Riyadh Airports Company
- Formation: March 19, 2015; 11 years ago
- Type: Governmental
- Headquarters: Riyadh, Saudi Arabia
- Fields: Aviation management
- Parent organization: Matarat Holding Company
- Affiliations: Airports Council International
- Website: riyadhairports.com

= Riyadh Airports Company =

Saudi Arabian airport management company

Riyadh Airports Company (RAC) (شركة مطارات الرياض), or simply Riyadh Airports (مطارات الرياض), is a state-owned airport management company and a subsidiary of Matarat Holding that operates and provides aviation related services to the King Khalid International Airport in Riyadh, Saudi Arabia. It was established in 2015 by the country's General Authority of Civil Aviation as part of the government's strategy to privatize nationwide publicly owned assets amid falling oil prices.

== History and background ==
In November 2008, King Abdullah issued a royal decree that allowed the privatization of Saudi Arabia's civil aviation sector under the supervision of the General Authority of Civil Aviation. In April 2013, the General Authority of Civil Aviation established the Saudi Civil Aviation Holding Company.

In September 2013, Prince Fahd bin Abdullah al-Saud, then president of the General Authority of Civil Aviation floated the idea of privatization of Saudi Arabia's international airports before 2022 while opening them up to investments.

The emancipation of King Khalid International Airport, alongside its counterparts in Jeddah and Dammam from statutory entities was first surfaced in Saudi media in 2013, when Prince Fahd bin Abdullah al-Saud, then president of General Civil Aviation Authority established the Saudi Civil Aviation Holding Company and discussed the denationalization of the country's airports before 2022.

In April 2014, Okaz reported that the Saudi Civil Aviation Holding Company intends to privatize the King Khalid International Airport by September 2015.

In November 2015, the General Authority of Civil Aviation announced that Saudi Arabia's international and domestic airports would soon be opening up to foreign investments and will be privatized by 2020, beginning from the first quarter of 2016. The decision came as a result of falling oil prices due to the rampant global oil glut that was affecting the country's economy as well as attempts to privatize government-owned assets.

Riyadh Airports Company was officially established on March 19, 2015, through a decision of the Board of Directors of the General Authority of Civil Aviation and commenced its operations on July 1, 2016, after it assumed responsibilities of King Khalid International Airport.

Asharq al-Awsat reported that on the day of assuming responsibilities, the airport saw heavy mismanagement and irregularities in some of the terminals that resulted in the haphazard arrival and departure of several unscheduled flights, including the country's flag-carrier Saudia.

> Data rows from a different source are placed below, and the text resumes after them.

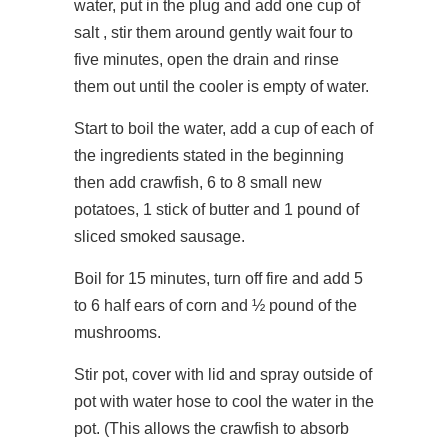
water, put in the plug and add one cup of
salt , stir them around gently wait four to
five minutes, open the drain and rinse
them out until the cooler is empty of water.
Start to boil the water, add a cup of each of
the ingredients stated in the beginning
then add crawfish, 6 to 8 small new
potatoes, 1 stick of butter and 1 pound of
sliced smoked sausage.
Boil for 15 minutes, turn off fire and add 5
to 6 half ears of corn and ½ pound of the
mushrooms.
Stir pot, cover with lid and spray outside of
pot with water hose to cool the water in the
pot. (This allows the crawfish to absorb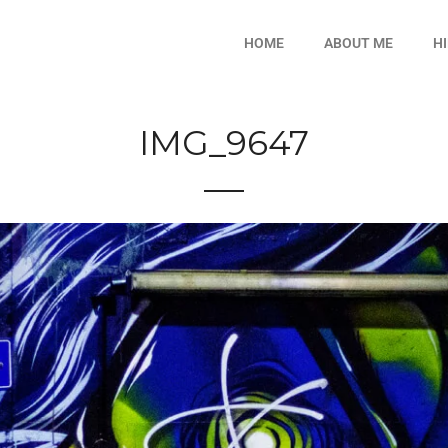
HOME
ABOUT ME
H
IMG_9647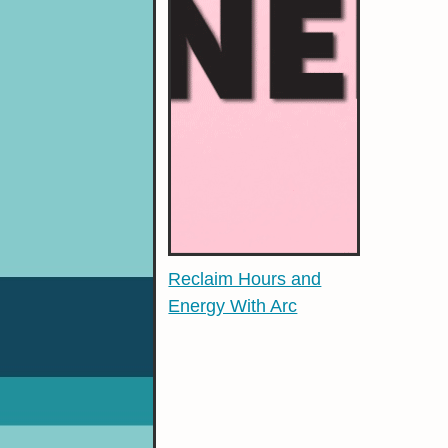
Reclaim Hours and
Energy With Arc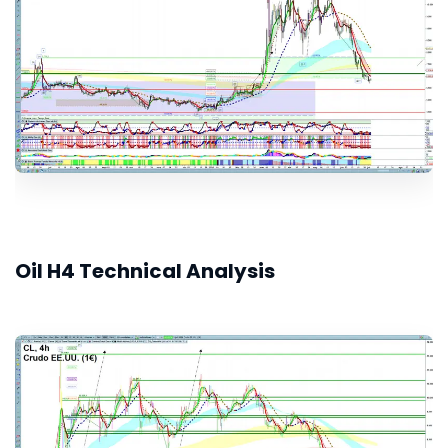
Oil H4 Technical Analysis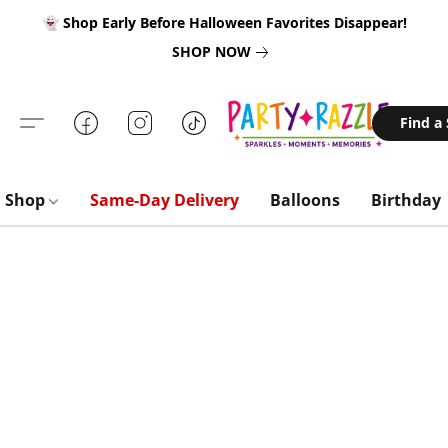
👻 Shop Early Before Halloween Favorites Disappear!
SHOP NOW
Find a
Shop
Same-Day Delivery
Balloons
Birthday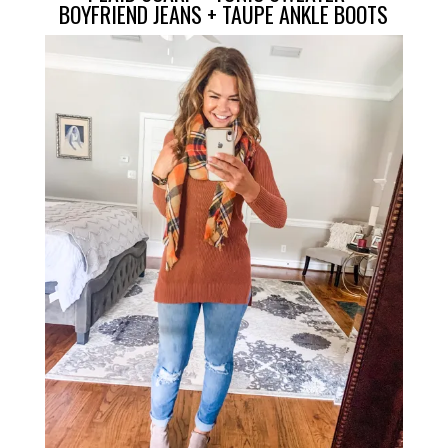
BOYFRIEND JEANS
+
TAUPE ANKLE BOOTS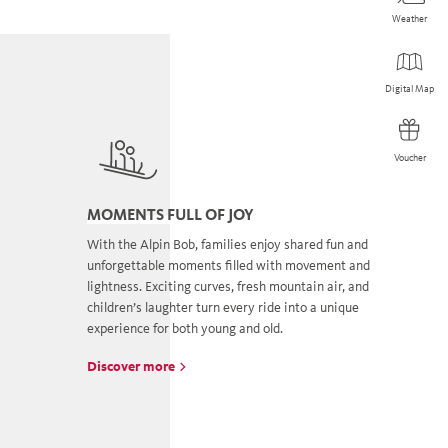
Weather
Weather
Digital Map
Digital Map
Voucher
Voucher
MOMENTS FULL OF JOY
With the Alpin Bob, families enjoy shared fun and
unforgettable moments filled with movement and
lightness. Exciting curves, fresh mountain air, and
children’s laughter turn every ride into a unique
experience for both young and old.
Discover more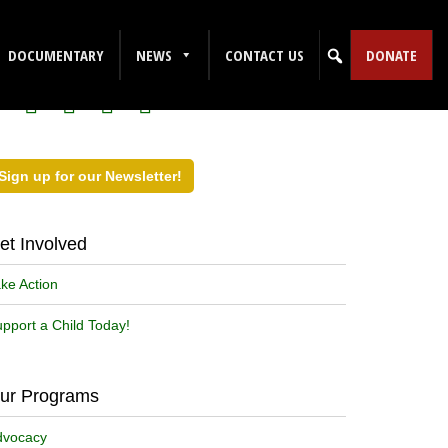
ollow Us on Social Media!
DOCUMENTARY
NEWS
CONTACT US
DONATE
Sign up for our Newsletter!
et Involved
ke Action
pport a Child Today!
ur Programs
dvocacy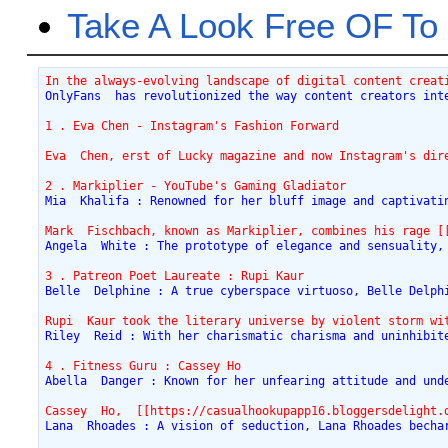
Take A Look Free OF 
In the always-evolving landscape of digital content creat
OnlyFans  has revolutionized the way content creators int
1 . Eva Chen - Instagram's Fashion Forward
Eva  Chen, erst of Lucky magazine and now Instagram's dir
2 . Markiplier - YouTube's Gaming Gladiator
Mia  Khalifa : Renowned for her bluff image and captivati
Mark  Fischbach, known as Markiplier, combines his rage [
Angela  White : The prototype of elegance and sensuality,
3 . Patreon Poet Laureate : Rupi Kaur
Belle  Delphine : A true cyberspace virtuoso, Belle Delph
Rupi  Kaur took the literary universe by violent storm wi
Riley  Reid : With her charismatic charisma and uninhibit
4 . Fitness Guru : Cassey Ho
Abella  Danger : Known for her unfearing attitude and und
Cassey  Ho,  [[https://casualhookupapp16.bloggersdelight.
Lana  Rhoades : A vision of seduction, Lana Rhoades becha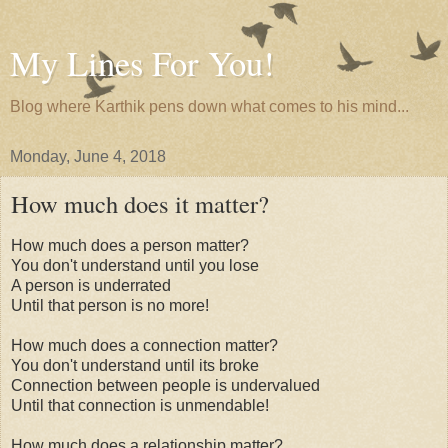
My Lines For You!
Blog where Karthik pens down what comes to his mind...
Monday, June 4, 2018
How much does it matter?
How much does a person matter?
You don't understand until you lose
A person is underrated
Until that person is no more!
How much does a connection matter?
You don't understand until its broke
Connection between people is undervalued
Until that connection is unmendable!
How much does a relationship matter?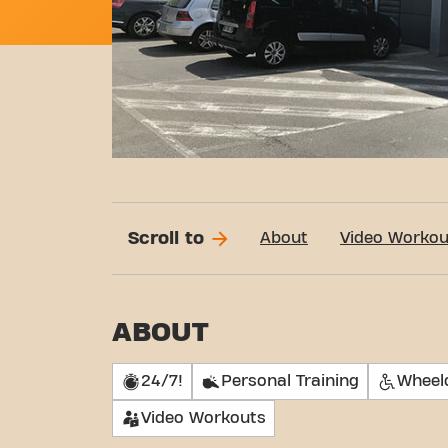
Scroll to
About
Video Workou
ABOUT
24/7!
Personal Training
Wheelc
Video Workouts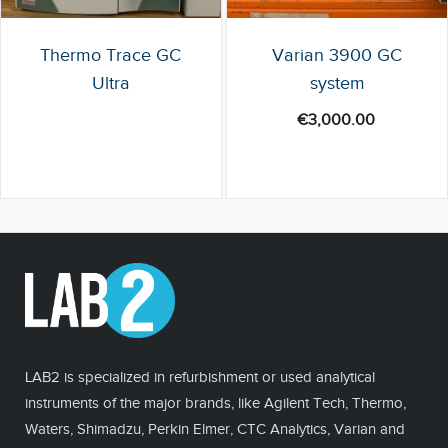
Thermo Trace GC
Varian 3900 GC
Ultra
system
€
3,000.00
LAB2 is specialized in refurbishment or used analytical
instruments of the major brands, like Agilent Tech, Thermo,
Waters, Shimadzu, Perkin Elmer, CTC Analytics, Varian and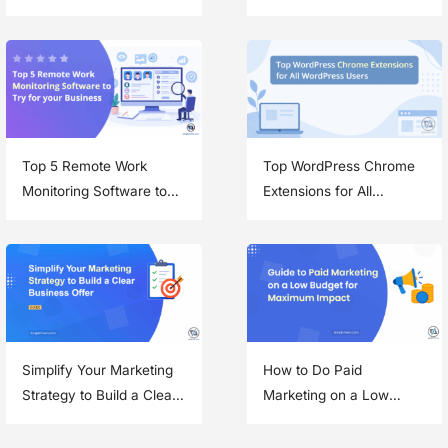
Speed and Security
and Improve Efficiency
Top 5 Remote Work
Top WordPress Chrome
Monitoring Software to
Extensions for All
Try for your Business
WordPress Users
Simplify Your Marketing
How to Do Paid
Strategy to Build a Clear
Marketing on a Low
Business Offer
Budget and Get Great
Results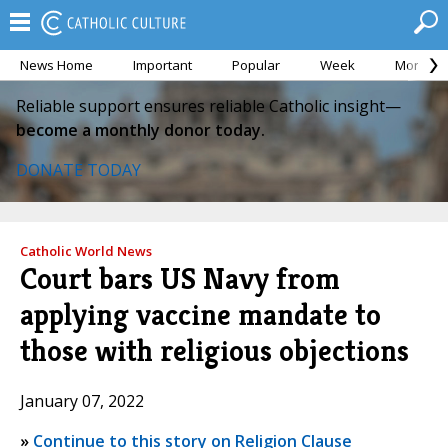
News Home
Important
Popular
Week
Month
Reliable support ensures reliable Catholic insight—
become a monthly donor today.
DONATE TODAY
Catholic World News
Court bars US Navy from
applying vaccine mandate to
those with religious objections
January 07, 2022
»
Continue to this story on Religion Clause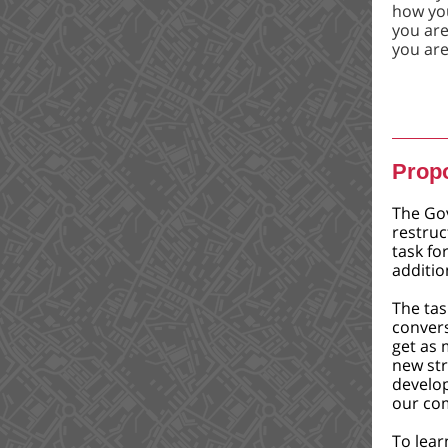
how you
you are 
you ar
Propo
The Go
restruc
task fo
additio
The tas
conver
get as 
new str
develo
our co
To lear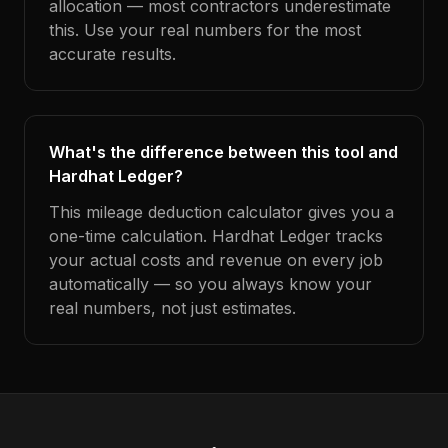
allocation — most contractors underestimate
this. Use your real numbers for the most
accurate results.
What's the difference between this tool and
Hardhat Ledger?
This mileage deduction calculator gives you a
one-time calculation. Hardhat Ledger tracks
your actual costs and revenue on every job
automatically — so you always know your
real numbers, not just estimates.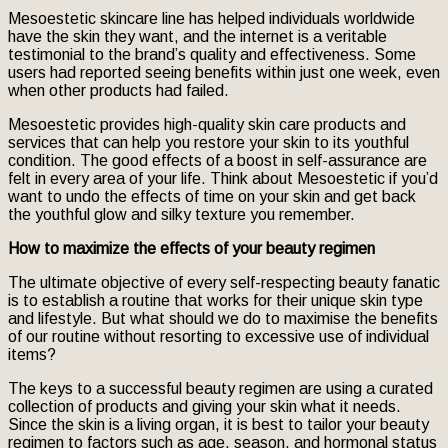
Mesoestetic skincare line has helped individuals worldwide
have the skin they want, and the internet is a veritable
testimonial to the brand’s quality and effectiveness. Some
users had reported seeing benefits within just one week, even
when other products had failed.
Mesoestetic provides high-quality skin care products and
services that can help you restore your skin to its youthful
condition. The good effects of a boost in self-assurance are
felt in every area of your life. Think about Mesoestetic if you’d
want to undo the effects of time on your skin and get back
the youthful glow and silky texture you remember.
How to maximize the effects of your beauty regimen
The ultimate objective of every self-respecting beauty fanatic
is to establish a routine that works for their unique skin type
and lifestyle. But what should we do to maximise the benefits
of our routine without resorting to excessive use of individual
items?
The keys to a successful beauty regimen are using a curated
collection of products and giving your skin what it needs.
Since the skin is a living organ, it is best to tailor your beauty
regimen to factors such as age, season, and hormonal status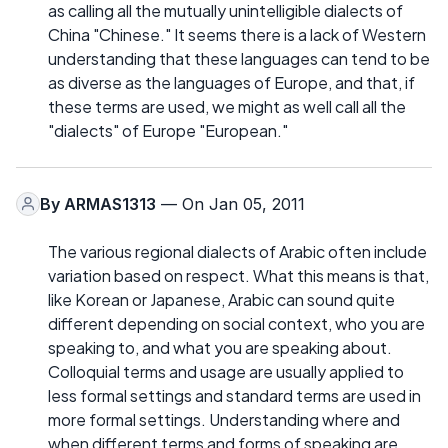
as calling all the mutually unintelligible dialects of
China "Chinese." It seems there is a lack of Western
understanding that these languages can tend to be
as diverse as the languages of Europe, and that, if
these terms are used, we might as well call all the
"dialects" of Europe "European."
By
ARMAS1313
— On Jan 05, 2011
The various regional dialects of Arabic often include
variation based on respect. What this means is that,
like Korean or Japanese, Arabic can sound quite
different depending on social context, who you are
speaking to, and what you are speaking about.
Colloquial terms and usage are usually applied to
less formal settings and standard terms are used in
more formal settings. Understanding where and
when different terms and forms of speaking are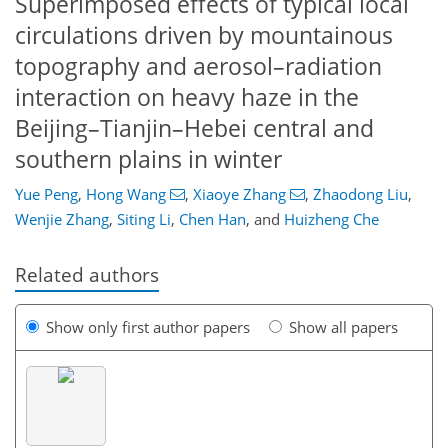
Superimposed effects of typical local
circulations driven by mountainous
topography and aerosol–radiation
interaction on heavy haze in the
Beijing–Tianjin–Hebei central and
southern plains in winter
Yue Peng
,
Hong Wang
,
Xiaoye Zhang
,
Zhaodong Liu
,
Wenjie Zhang
,
Siting Li
,
Chen Han
,
and
Huizheng Che
Related authors
Show only first author papers
Show all papers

Later, the General Authority of Civil Aviation and Riyadh Airports Company jointly apologized to the passengers for the incident.

In May 2017, the Riyadh Airports Company rebranded itself with a new identity by updating its logo, a move to exhibit a more "corporate" image of the organization rather than showing semblance of a public department, something which reflected in its initial customized logo of the General Authority of Civil Aviation. In July 2017, sources told Reuters that the Saudi government had appointed Goldman Sachs to manage the Saudi Civil Aviation Holding Company in order to sell a minority stake in King Khalid International Airport, however there was no reply from the American enterprise and the privatization was put on hold.

In 2021, Bloomberg reported that the Saudi government relaunched its privatization strategy after the General Authority of Civil Aviation announced transferring of all the airports in the country to Matarat Holding.

In June 2022, King Khalid International Airport was ranked 29th out of the world's top 100 airports and won the Skytrax award for being the most improved airport. In November 2022, it was ranked first among Saudi Arabia's airports in a report published by the General Authority of Civil Aviation.

In February 2023, Riyadh Airports Company announced the implementation of the facial recognition technology experiment at King Khalid International Airport.